Lisa91 said:I have one series [tex] \sum_{n=13}^{\infty}(-1)^{\left\lfloor\frac{n}{13}\right\rfloor} \frac{ \ln(n) }{n \ln(\ln(n)) } [/tex]. How to investigate its convergence?
Lisa91 said:I have one series [tex] \sum_{n=13}^{\infty}(-1)^{\left\lfloor\frac{n}{13}\right\rfloor} \frac{ \ln(n) }{n \ln(\ln(n)) } [/tex]. How to investigate its convergence? I wanted to group the terms of this series but I don't know whether it's a good idea as we have 13 terms with minus and then 13 with plus and so on. What do you think?
chisigma said:The series is the sum of 13 series and can be written as...
$\displaystyle \sum_{k=0}^{12} \sum_{j=0}^{\infty} (-1)^{j}\ \frac{\ln (13\ j + k)}{(13\ j + k)\ \ln \{\ln (13\ j + k)\}}$ (1)
Each of the inner series is 'alternating' and converges for the Leibnitz's criterion, so that the whole series converges...
Lisa91 said:I tried to do it this way but I don't know how to prove that it decreases and that the limit is zero.

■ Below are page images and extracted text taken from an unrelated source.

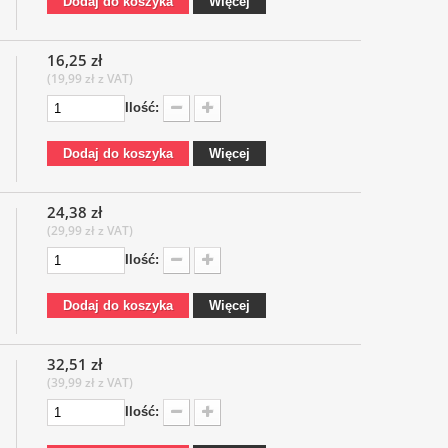
Dodaj do koszyka
Więcej
16,25 zł
(19,99 zł z VAT)
Ilość:
Dodaj do koszyka
Więcej
24,38 zł
(29,99 zł z VAT)
Ilość:
Dodaj do koszyka
Więcej
32,51 zł
(39,99 zł z VAT)
Ilość:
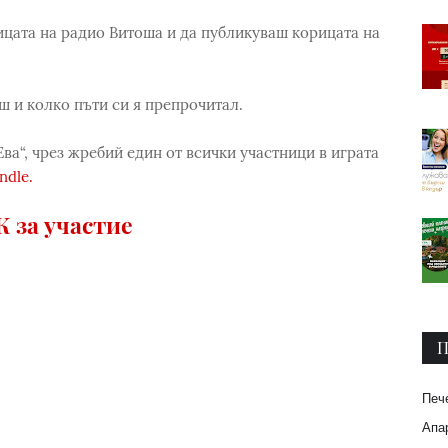
ицата на радио Витоша и да публикуваш корицата на
ш и колко пъти си я препрочитал.
 Ева“, чрез жребий един от всички участници в играта
ndle.
 за участие
П
Печ
Апар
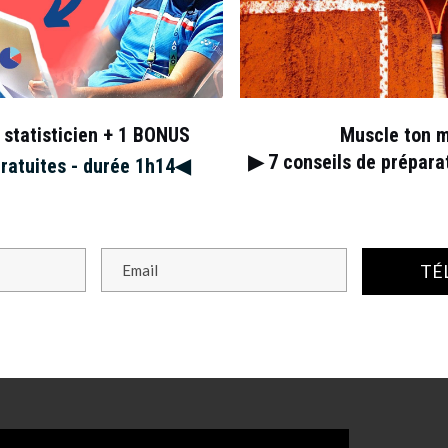
 statisticien + 1 BONUS
Muscle ton 
▶︎ 7
conseils de prépar
gratuites - durée 1h14◀︎
TÉ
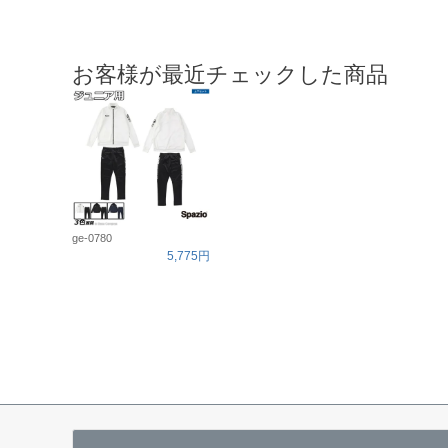
お客様が最近チェックした商品
ge-0780
5,775円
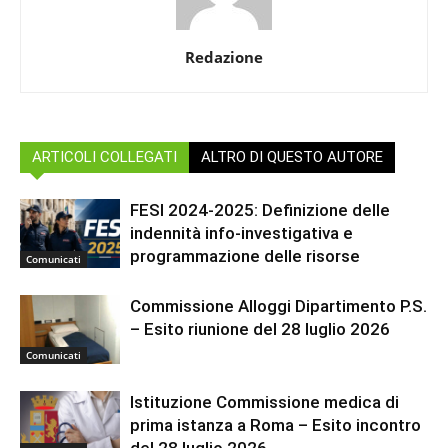
Redazione
ARTICOLI COLLEGATI
ALTRO DI QUESTO AUTORE
FESI 2024-2025: Definizione delle
indennità info-investigativa e
programmazione delle risorse
Comunicati
Commissione Alloggi Dipartimento P.S.
– Esito riunione del 28 luglio 2026
Comunicati
Istituzione Commissione medica di
prima istanza a Roma – Esito incontro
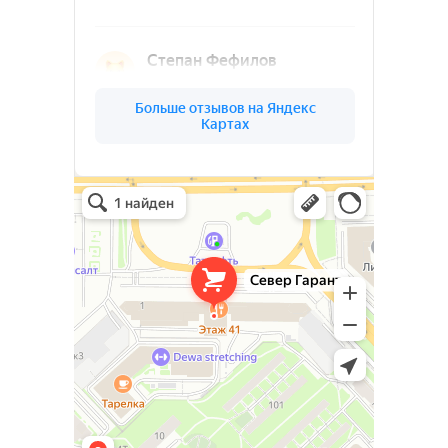
Ленинградской
области
(03)
О КОМПАНИИ
СЕВЕР
ГАРАНТ
Север Гарант Групп на карте Санкт‑Петербурга — Яндекс Карты
Север Гарант Групп
Металлоконструкции в Санкт‑Петербурге
Металлообработка в Санкт‑Петербурге
Ваш надёжный партнёр в реализации
уникальных проектов. Наша команда
опытных специалистов, готова
воплотить в жизнь самые смелые идеи
и проекты. Мы предлагаем широкий
спектр услуг по проектированию и
изготовлению металлоконструкций и
изделий любой сложности под ключ.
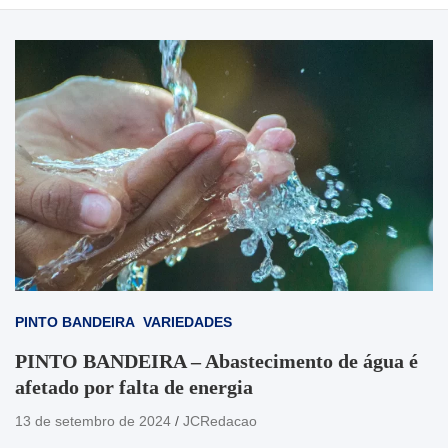
PINTO BANDEIRA
VARIEDADES
PINTO BANDEIRA – Abastecimento de água é
afetado por falta de energia
13 de setembro de 2024
JCRedacao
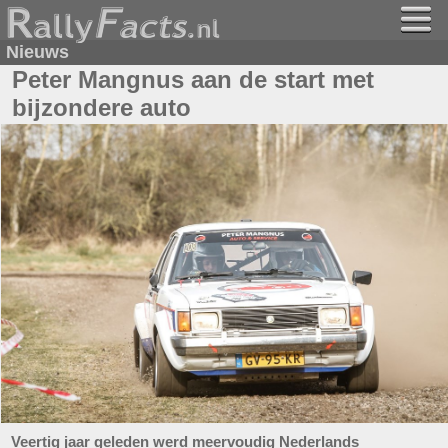
Nieuws
Peter Mangnus aan de start met
bijzondere auto
Veertig jaar geleden werd meervoudig Nederlands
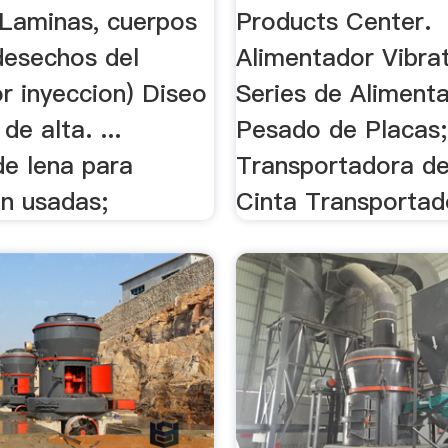
(Laminas, cuerpos
Products Center.
desechos del
Alimentador Vibra
r inyeccion) Diseo
Series de Aliment
e alta. ...
Pesado de Placas;
de lena para
Transportadora de
on usadas;
Cinta Transportad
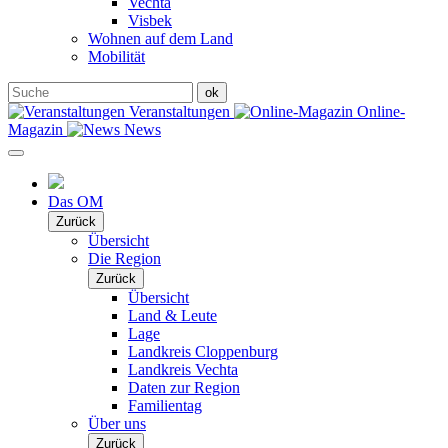
Vechta
Visbek
Wohnen auf dem Land
Mobilität
Veranstaltungen
Online-
Magazin
News
Das OM
Zurück
Übersicht
Die Region
Zurück
Übersicht
Land & Leute
Lage
Landkreis Cloppenburg
Landkreis Vechta
Daten zur Region
Familientag
Über uns
Zurück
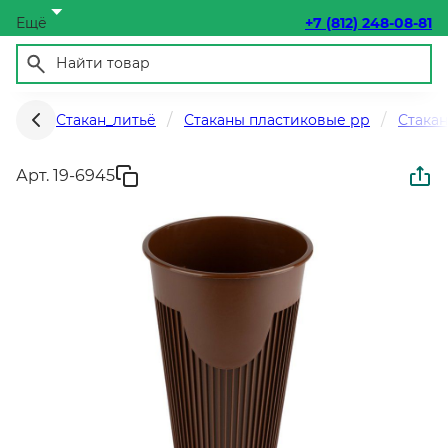
Ещё
+7 (812) 248-08-81
Стакан_литьё
Стаканы пластиковые рр
Стака
Арт. 19-6945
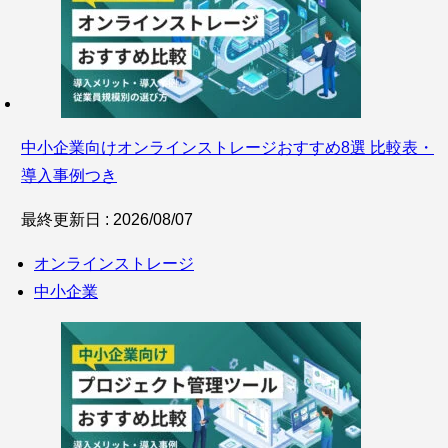
中小企業向けオンラインストレージおすすめ8選 比較表・
導入事例つき
最終更新日 : 2026/08/07
オンラインストレージ
中小企業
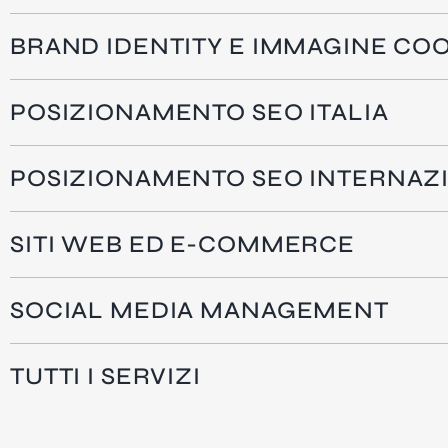
BRAND IDENTITY E IMMAGINE CO
POSIZIONAMENTO SEO ITALIA
POSIZIONAMENTO SEO INTERNAZ
SITI WEB ED E-COMMERCE
SOCIAL MEDIA MANAGEMENT
TUTTI I SERVIZI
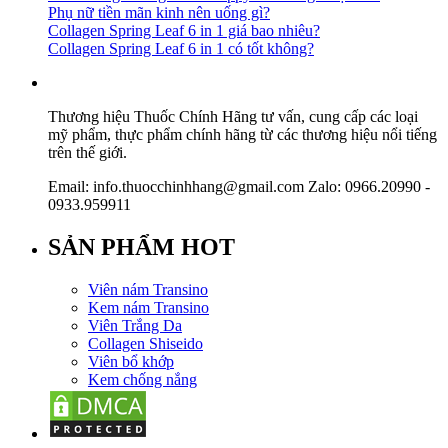
Phụ nữ tiền mãn kinh nên uống gì?
Collagen Spring Leaf 6 in 1 giá bao nhiêu?
Collagen Spring Leaf 6 in 1 có tốt không?
Thương hiệu Thuốc Chính Hãng tư vấn, cung cấp các loại
mỹ phẩm, thực phẩm chính hãng từ các thương hiệu nổi tiếng
trên thế giới.
Email: info.thuocchinhhang@gmail.com Zalo: 0966.20990 -
0933.959911
SẢN PHẨM HOT
Viên nám Transino
Kem nám Transino
Viên Trắng Da
Collagen Shiseido
Viên bổ khớp
Kem chống nắng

I tried estimating it RHS and LHS using [tex] \frac{t}{t+1}< \ln(t+1) < t [/tex] but in one case I've got -1...
[tex] (-1)^{j}\ \frac{\ln (13\ j + 1)}{(13\ j + 1)\ \ln \{\ln (13\ j + 1)\}} [/tex].
chisigma said:We pratically can consider the term $\ln \{\ln (13\ j + k)\}$ as a constant term [it is very slowly changing with j...] and can analyse the term...
$\displaystyle \frac{\ln (13\ j + k)}{13\ j + k}$ (1)
Any doubt about the fact that, at least for j 'large enough', it is decreasing with j and that its limit is 0?...
Kind regards
$\chi$ $\sigma$
Lisa91 said:Thank you! I don't have any doubts about the fact that the limit of this guy is zero [tex] \frac{\ln (13\ j + k)}{13\ j + k} [/tex].
Do you think the explanation 'we may consider it as a constant term' is good for the exam? I think I feel what you mean. Indeed, it increases very slowly but still I am looking for something more formal.
Thank you so much! It's so beautiful!ILikeSerena said:Sorry, I have lost you in your argument.
But did you consider that for [TEX]n \ge 3[/TEX]:
[TEX]0 < {1 \over n \ln(\ln n)} < {\ln n \over n \ln(\ln n)} < {n \over n \ln(\ln n)} = {1 \over \ln(\ln n)} \to 0[/TEX]
The LHS and RHS both approach zero when [TEX]n \to \infty[/TEX].
Moreover they do so monotonously.
Series convergence with a floor is a mathematical concept that refers to the behavior of a series when the terms of the series are added together. The "floor" in this context refers to a specific value that the series is approaching. In other words, the series will converge towards this floor value as more terms are added.
The main difference between series convergence with a floor and regular series convergence is that in the former, the series is always approaching a specific value (the floor) while in the latter, the series may or may not approach a specific value. Additionally, series convergence with a floor may have a different rate of convergence compared to regular series convergence.
To determine if a series converges with a floor, you can use the limit comparison test or the direct comparison test. These tests involve comparing the given series to a known series with similar properties. If the limit or comparison is less than one, then the series converges with a floor. Additionally, you can also use the ratio test or the root test to check for convergence with a floor.
No, a series can only converge with a floor to a specific value. This is because the floor value is the limit towards which the series is approaching. If the series were to converge to any value, it would not have a specific limit and therefore would not be considered a series convergence with a floor.
Series convergence with a floor is commonly used in financial mathematics, specifically in the calculation of compound interest. It is also used in physics and engineering, particularly in the analysis of electrical circuits and the behavior of mechanical systems. Additionally, series convergence with a floor is used in computer science algorithms, such as in the calculation of logarithms and exponents.